Your assignment: Every line from the one holding "Arkadaşlık ilişkisi nedir?" through the one holding "curioso juguete." in the data below must be returned exactly, both ends included, with pictures left out and nothing else added.

##### Data to process

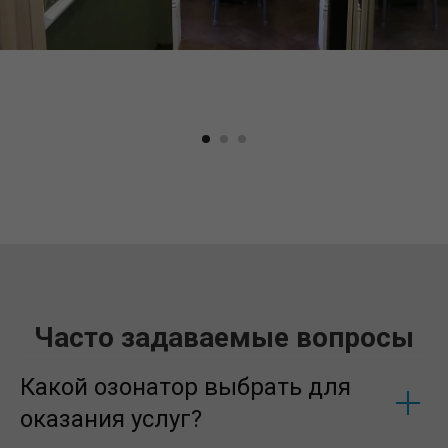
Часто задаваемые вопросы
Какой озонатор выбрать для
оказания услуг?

##########
##### Data to process

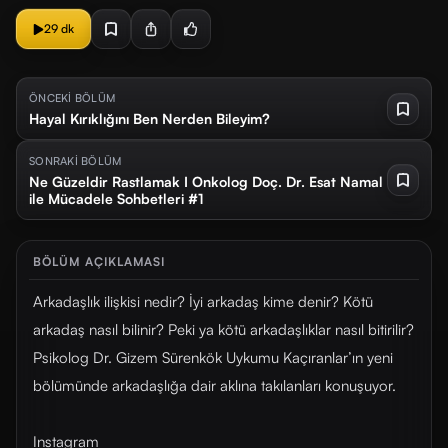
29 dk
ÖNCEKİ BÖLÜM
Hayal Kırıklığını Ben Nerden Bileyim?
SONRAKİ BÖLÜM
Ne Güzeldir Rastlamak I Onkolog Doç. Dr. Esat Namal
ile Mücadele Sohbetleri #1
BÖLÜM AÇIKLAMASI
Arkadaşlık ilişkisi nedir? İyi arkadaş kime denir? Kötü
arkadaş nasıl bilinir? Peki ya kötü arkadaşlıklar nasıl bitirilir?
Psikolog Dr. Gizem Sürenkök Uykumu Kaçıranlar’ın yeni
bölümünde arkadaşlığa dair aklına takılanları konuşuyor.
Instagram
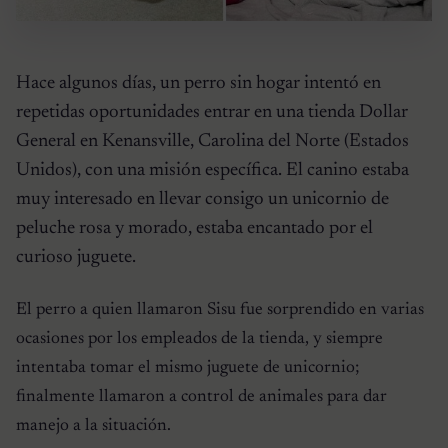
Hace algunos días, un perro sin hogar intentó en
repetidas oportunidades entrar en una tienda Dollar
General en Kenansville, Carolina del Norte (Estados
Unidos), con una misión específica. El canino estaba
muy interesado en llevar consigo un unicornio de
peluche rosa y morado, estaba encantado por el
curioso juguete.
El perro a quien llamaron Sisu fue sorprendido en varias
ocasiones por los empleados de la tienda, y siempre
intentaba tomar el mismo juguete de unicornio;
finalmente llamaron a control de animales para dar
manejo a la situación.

##########
##### Data to process

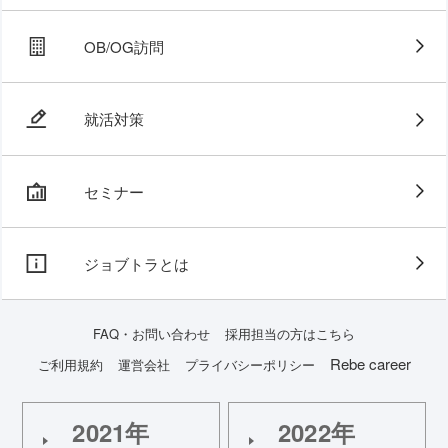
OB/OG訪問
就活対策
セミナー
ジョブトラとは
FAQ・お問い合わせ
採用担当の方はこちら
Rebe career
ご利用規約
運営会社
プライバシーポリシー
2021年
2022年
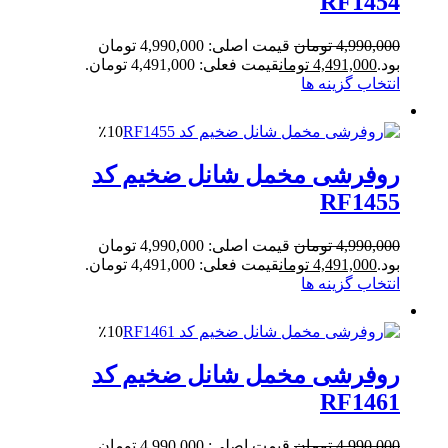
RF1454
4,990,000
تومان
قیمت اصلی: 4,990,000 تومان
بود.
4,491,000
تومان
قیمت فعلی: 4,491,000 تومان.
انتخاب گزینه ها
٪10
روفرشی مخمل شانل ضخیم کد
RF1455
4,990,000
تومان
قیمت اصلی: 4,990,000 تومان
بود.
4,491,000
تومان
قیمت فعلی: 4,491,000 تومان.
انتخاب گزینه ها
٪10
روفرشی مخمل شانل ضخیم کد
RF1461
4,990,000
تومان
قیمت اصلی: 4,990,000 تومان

##########

Response area:
Arkadaşlık ilişkisi nedir? İyi arkadaş kime denir? Kötü
arkadaş nasıl bilinir? Peki ya kötü arkadaşlıklar nasıl bitirilir?
Psikolog Dr. Gizem Sürenkök Uykumu Kaçıranlar’ın yeni
bölümünde arkadaşlığa dair aklına takılanları konuşuyor.
Instagram
Hace algunos días, un perro sin hogar intentó en
repetidas oportunidades entrar en una tienda Dollar
General en Kenansville, Carolina del Norte (Estados
Unidos), con una misión específica. El canino estaba
muy interesado en llevar consigo un unicornio de
peluche rosa y morado, estaba encantado por el
curioso juguete.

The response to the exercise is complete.